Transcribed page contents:
*** Block opens ***

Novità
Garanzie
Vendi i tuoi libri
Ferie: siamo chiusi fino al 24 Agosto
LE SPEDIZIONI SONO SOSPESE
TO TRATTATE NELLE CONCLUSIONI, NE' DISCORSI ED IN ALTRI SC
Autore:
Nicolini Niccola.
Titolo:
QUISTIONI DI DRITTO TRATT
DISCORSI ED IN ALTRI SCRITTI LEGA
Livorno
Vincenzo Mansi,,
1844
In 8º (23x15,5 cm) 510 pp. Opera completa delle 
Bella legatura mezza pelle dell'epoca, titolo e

*** Block closes ***
*** Block opens ***

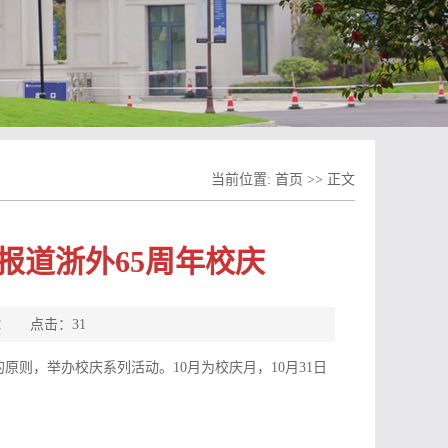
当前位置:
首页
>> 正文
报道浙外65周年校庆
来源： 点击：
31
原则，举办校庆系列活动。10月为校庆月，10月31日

*** Block closes ***
*** Block opens ***

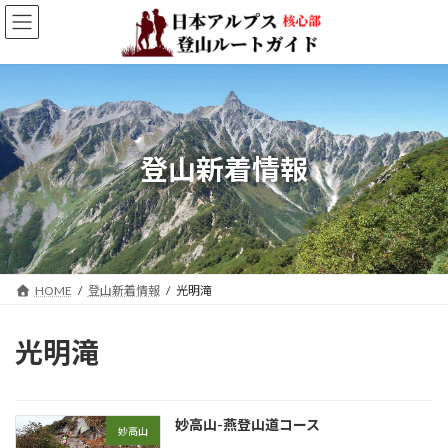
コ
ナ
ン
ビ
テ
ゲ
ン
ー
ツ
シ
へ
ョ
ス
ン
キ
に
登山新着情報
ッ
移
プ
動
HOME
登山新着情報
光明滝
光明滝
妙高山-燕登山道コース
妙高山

*** Block closes ***

**What needs to be done**
Extract from the data every line where "DISCORSI" shows up.

**Output for this exercise**
TO TRATTATE NELLE CONCLUSIONI, NE' DISCORSI ED IN ALTRI SC
DISCORSI ED IN ALTRI SCRITTI LEGA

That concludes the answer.